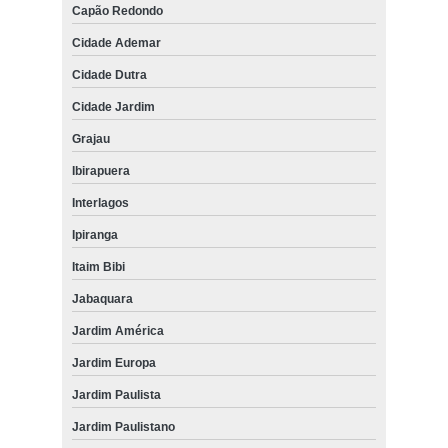
Capão Redondo
Cidade Ademar
Cidade Dutra
Cidade Jardim
Grajau
Ibirapuera
Interlagos
Ipiranga
Itaim Bibi
Jabaquara
Jardim América
Jardim Europa
Jardim Paulista
Jardim Paulistano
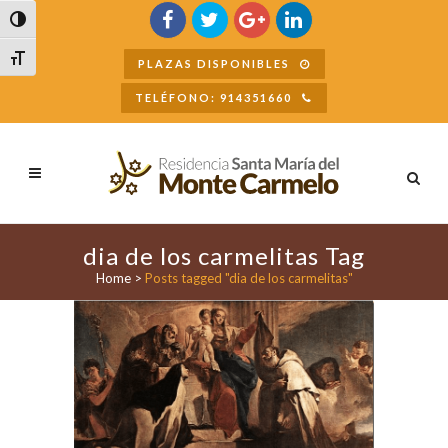
Buscar
Alternar alto contraste
Alternar tamaño de letra
PLAZAS DISPONIBLES
TELÉFONO: 914351660
dia de los carmelitas Tag
Home
>
Posts tagged "dia de los carmelitas"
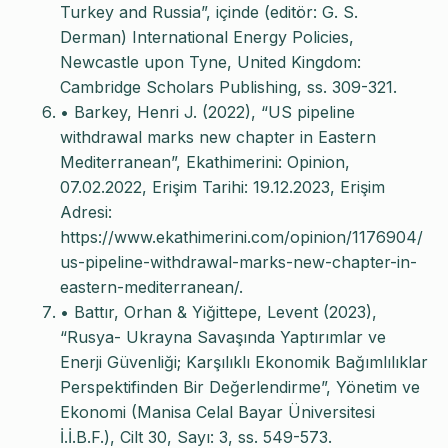
Turkey and Russia”, içinde (editör: G. S.
Derman) International Energy Policies,
Newcastle upon Tyne, United Kingdom:
Cambridge Scholars Publishing, ss. 309-321.
• Barkey, Henri J. (2022), “US pipeline
withdrawal marks new chapter in Eastern
Mediterranean”, Ekathimerini: Opinion,
07.02.2022, Erişim Tarihi: 19.12.2023, Erişim
Adresi:
https://www.ekathimerini.com/opinion/1176904/
us-pipeline-withdrawal-marks-new-chapter-in-
eastern-mediterranean/.
• Battır, Orhan & Yiğittepe, Levent (2023),
“Rusya- Ukrayna Savaşında Yaptırımlar ve
Enerji Güvenliği; Karşılıklı Ekonomik Bağımlılıklar
Perspektifinden Bir Değerlendirme”, Yönetim ve
Ekonomi (Manisa Celal Bayar Üniversitesi
İ.İ.B.F.), Cilt 30, Sayı: 3, ss. 549-573.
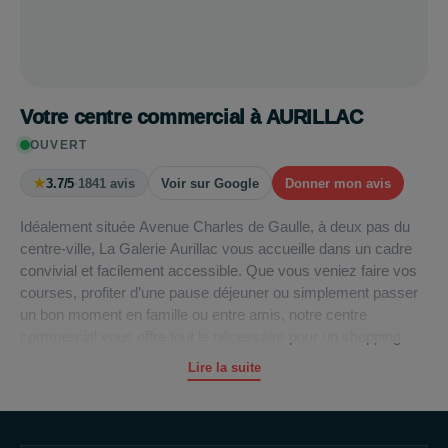
Votre centre commercial à AURILLAC
OUVERT
★
3.7/5
·
1841 avis
Voir sur Google
Donner mon avis
Idéalement située Avenue Charles de Gaulle, à deux pas du
centre-ville, La Galerie Aurillac vous accueille dans un cadre
convivial et facilement accessible. Que vous veniez faire vos
courses, profiter d’une pause déjeuner ou simplement passer
un bon moment en famille ou entre amis, notre centre
commercial vous offre tout le nécessaire pour un shopping
pratique et agréable.
Lire la suite
La Galerie réunit aujourd’hui une sélection de 10 enseignes et
services essentiels, ouverts du lundi au samedi de 9h à
19h30. Vous y trouverez notamment : Bar le XVème,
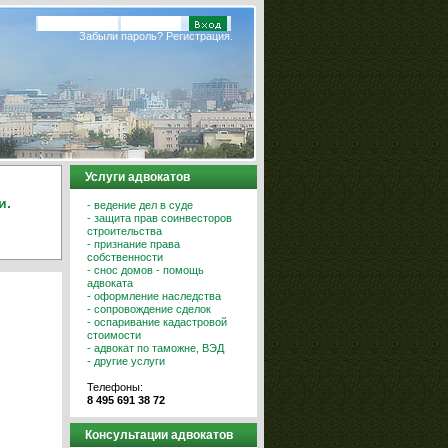
Забыли пароль?
Регистрация.
Услуги адвокатов
и.
- ведение дел в суде
- защита прав соинвесторов
строительства
- признание права
собственности
- снос домов - помощь
адвоката
- оформление наследства
- сопровождение сделок
- оспаривание кадастровой
стоимости
- адвокат по таможне, ВЭД
- другие услуги
Телефоны:
8 495 691 38 72
Консультации адвокатов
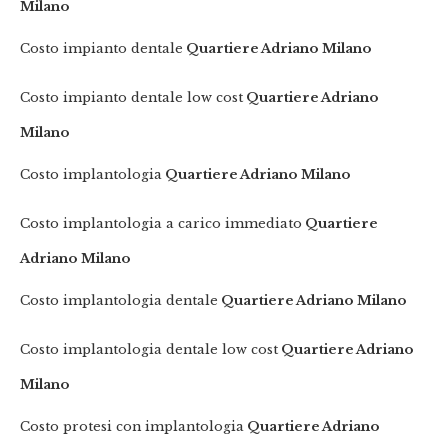
Milano
Costo impianto dentale
Quartiere Adriano Milano
Costo impianto dentale low cost
Quartiere Adriano
Milano
Costo implantologia
Quartiere Adriano Milano
Costo implantologia a carico immediato
Quartiere
Adriano Milano
Costo implantologia dentale
Quartiere Adriano Milano
Costo implantologia dentale low cost
Quartiere Adriano
Milano
Costo protesi con implantologia
Quartiere Adriano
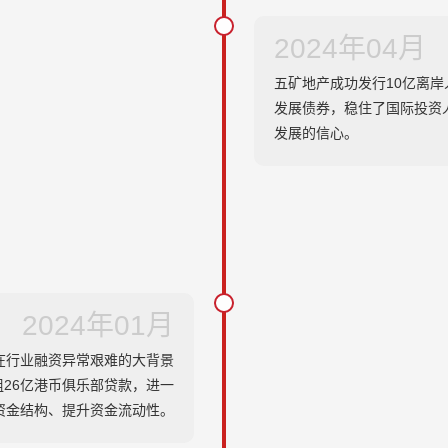
2024年04月
五矿地产成功发行10亿离岸
发展债券，稳住了国际投资
发展的信心。
2024年01月
在行业融资异常艰难的大背景
组26亿港币俱乐部贷款，进一
资金结构、提升资金流动性。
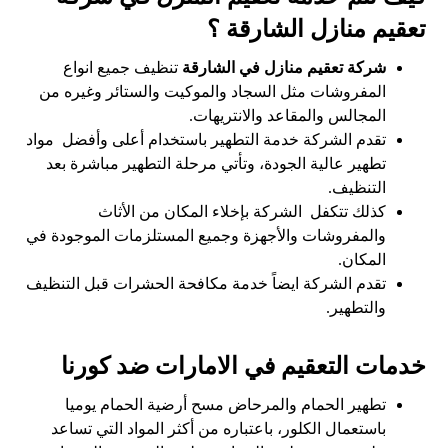
تعقيم منازل الشارقة ؟
شركة تعقيم منازل في الشارقة
تنظيف جميع انواع
المفروشات مثل السجاد والموكيت والستائر وغيره من
المجالس والمقاعد والانتريهات.
تقدم الشركة خدمة التطهير باستخدام أعلى وأفضل مواد
تطهير عالية الجودة، وتأتي مرحلة التطهير مباشرة بعد
التنظيف.
كذلك تتكفل الشركة بإخلاء المكان من الأثاث
والمفروشات والأجهزة وجميع المستلزمات الموجودة في
المكان.
تقدم الشركة ايضاً خدمة مكافحة الحشرات قبل التنظيف
والتطهير.
خدمات التعقيم في الامارات ضد كورنا
تطهير الحمام والمرحاض مسح أرضية الحمام يوميا
باستعمال الكلور، باعتباره من أكثر المواد التي تساعد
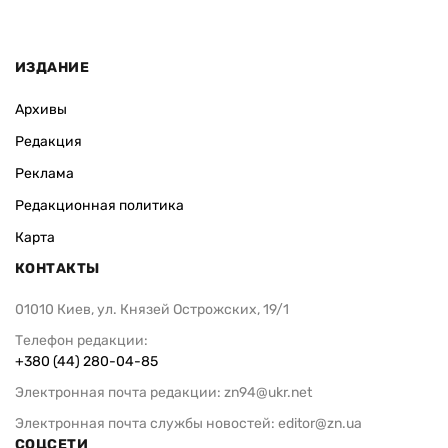
ИЗДАНИЕ
Архивы
Редакция
Реклама
Редакционная политика
Карта
КОНТАКТЫ
01010 Киев, ул. Князей Острожских, 19/1
Телефон редакции:
+380 (44) 280-04-85
Электронная почта редакции:
zn94@ukr.net
Электронная почта службы новостей:
editor@zn.ua
СОЦСЕТИ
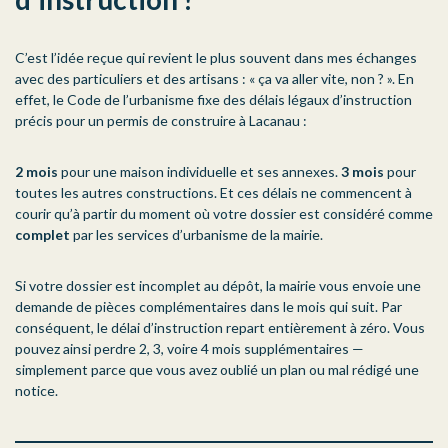
C’est l’idée reçue qui revient le plus souvent dans mes échanges
avec des particuliers et des artisans : « ça va aller vite, non ? ». En
effet, le Code de l’urbanisme fixe des délais légaux d’instruction
précis pour un permis de construire à Lacanau :
2 mois
pour une maison individuelle et ses annexes.
3 mois
pour
toutes les autres constructions. Et ces délais ne commencent à
courir qu’à partir du moment où votre dossier est considéré comme
complet
par les services d’urbanisme de la mairie.
Si votre dossier est incomplet au dépôt, la mairie vous envoie une
demande de pièces complémentaires dans le mois qui suit. Par
conséquent, le délai d’instruction repart entièrement à zéro. Vous
pouvez ainsi perdre 2, 3, voire 4 mois supplémentaires —
simplement parce que vous avez oublié un plan ou mal rédigé une
notice.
---*---
**EXERCISE**
Exclude the pictures and reproduce every entry exactly.

**TASK RESULT**
Capão Redondo
Cidade Ademar
Cidade Dutra
Cidade Jardim
Grajau
Ibirapuera
Interlagos
Ipiranga
Itaim Bibi
Jabaquara
Jardim América
Jardim Europa
Jardim Paulista
Jardim Paulistano
Buscar
Alternar alto contraste
Alternar tamaño de letra
PLAZAS DISPONIBLES
TELÉFONO: 914351660
dia de los carmelitas Tag
Home
>
Posts tagged "dia de los carmelitas"
Turkey and Russia”, içinde (editör: G. S.
Derman) International Energy Policies,
Newcastle upon Tyne, United Kingdom:
Cambridge Scholars Publishing, ss. 309-321.
• Barkey, Henri J. (2022), “US pipeline
withdrawal marks new chapter in Eastern
Mediterranean”, Ekathimerini: Opinion,
07.02.2022, Erişim Tarihi: 19.12.2023, Erişim
Adresi:
https://www.ekathimerini.com/opinion/1176904/
us-pipeline-withdrawal-marks-new-chapter-in-
eastern-mediterranean/.
• Battır, Orhan & Yiğittepe, Levent (2023),
“Rusya- Ukrayna Savaşında Yaptırımlar ve
Enerji Güvenliği; Karşılıklı Ekonomik Bağımlılıklar
Perspektifinden Bir Değerlendirme”, Yönetim ve
Ekonomi (Manisa Celal Bayar Üniversitesi
İ.İ.B.F.), Cilt 30, Sayı: 3, ss. 549-573.
Votre centre commercial à AURILLAC
OUVERT
★
3.7/5
·
1841 avis
Voir sur Google
Donner mon avis
Idéalement située Avenue Charles de Gaulle, à deux pas du
centre-ville, La Galerie Aurillac vous accueille dans un cadre
convivial et facilement accessible. Que vous veniez faire vos
courses, profiter d’une pause déjeuner ou simplement passer
un bon moment en famille ou entre amis, notre centre
commercial vous offre tout le nécessaire pour un shopping
pratique et agréable.
Lire la suite
La Galerie réunit aujourd’hui une sélection de 10 enseignes et
services essentiels, ouverts du lundi au samedi de 9h à
19h30. Vous y trouverez notamment : Bar le XVème,
Забыли пароль?
Регистрация.
Услуги адвокатов
и.
- ведение дел в суде
- защита прав соинвесторов
строительства
- признание права
собственности
- снос домов - помощь
адвоката
- оформление наследства
- сопровождение сделок
- оспаривание кадастровой
стоимости
- адвокат по таможне, ВЭД
- другие услуги
Телефоны:
8 495 691 38 72
Консультации адвокатов
Milano
Costo impianto dentale
Quartiere Adriano Milano
Costo impianto dentale low cost
Quartiere Adriano
Milano
Costo implantologia
Quartiere Adriano Milano
Costo implantologia a carico immediato
Quartiere
Adriano Milano
Costo implantologia dentale
Quartiere Adriano Milano
Costo implantologia dentale low cost
Quartiere Adriano
Milano
Costo protesi con implantologia
Quartiere Adriano
2024年04月
五矿地产成功发行10亿离岸
发展债券，稳住了国际投资
发展的信心。
2024年01月
在行业融资异常艰难的大背景
组26亿港币俱乐部贷款，进一
资金结构、提升资金流动性。
تعقيم منازل الشارقة ؟
شركة تعقيم منازل في الشارقة
تنظيف جميع انواع
المفروشات مثل السجاد والموكيت والستائر وغيره من
المجالس والمقاعد والانتريهات.
تقدم الشركة خدمة التطهير باستخدام أعلى وأفضل مواد
تطهير عالية الجودة، وتأتي مرحلة التطهير مباشرة بعد
التنظيف.
كذلك تتكفل الشركة بإخلاء المكان من الأثاث
والمفروشات والأجهزة وجميع المستلزمات الموجودة في
المكان.
تقدم الشركة ايضاً خدمة مكافحة الحشرات قبل التنظيف
والتطهير.
خدمات التعقيم في الامارات ضد كورنا
تطهير الحمام والمرحاض مسح أرضية الحمام يوميا
باستعمال الكلور، باعتباره من أكثر المواد التي تساعد
ИЗДАНИЕ
Архивы
Редакция
Реклама
Редакционная политика
Карта
КОНТАКТЫ
01010 Киев, ул. Князей Острожских, 19/1
Телефон редакции:
+380 (44) 280-04-85
Электронная почта редакции:
zn94@ukr.net
Электронная почта службы новостей:
editor@zn.ua
СОЦСЕТИ
C’est l’idée reçue qui revient le plus souvent dans mes échanges
avec des particuliers et des artisans : « ça va aller vite, non ? ». En
effet, le Code de l’urbanisme fixe des délais légaux d’instruction
précis pour un permis de construire à Lacanau :
2 mois
pour une maison individuelle et ses annexes.
3 mois
pour
toutes les autres constructions. Et ces délais ne commencent à
courir qu’à partir du moment où votre dossier est considéré comme
complet
par les services d’urbanisme de la mairie.
Si votre dossier est incomplet au dépôt, la mairie vous envoie une
demande de pièces complémentaires dans le mois qui suit. Par
conséquent, le délai d’instruction repart entièrement à zéro. Vous
pouvez ainsi perdre 2, 3, voire 4 mois supplémentaires —
simplement parce que vous avez oublié un plan ou mal rédigé une
notice.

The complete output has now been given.